> **DATASET RECORDS**
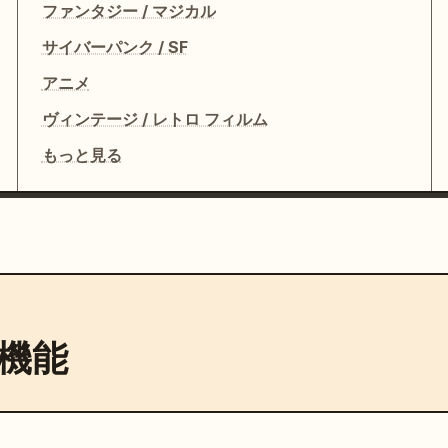
ファンタジー / マジカル
サイバーパンク / SF
アニメ
ヴィンテージ / レトロ フィルム
もっと見る
機能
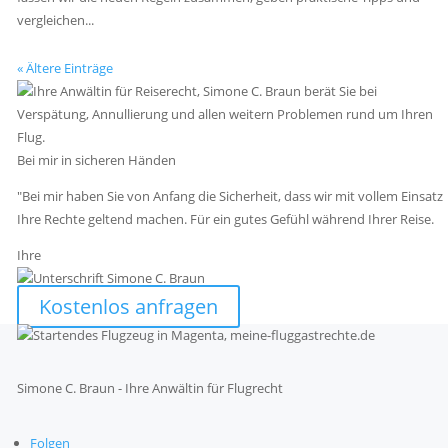
vergleichen...
« Ältere Einträge
Bei mir in sicheren Händen
"Bei mir haben Sie von Anfang die Sicherheit, dass wir mit vollem Einsatz
Ihre Rechte geltend machen. Für ein gutes Gefühl während Ihrer Reise.
Ihre
Kostenlos anfragen
Simone C. Braun - Ihre Anwältin für Flugrecht
Folgen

> **WORK REQUEST**
Lines of the listing above that contain the word "Ihre" must all be copied.

> **WRITTEN RESPONSE**
Ihre Rechte geltend machen. Für ein gutes Gefühl während Ihrer Reise.
Ihre
Simone C. Braun - Ihre Anwältin für Flugrecht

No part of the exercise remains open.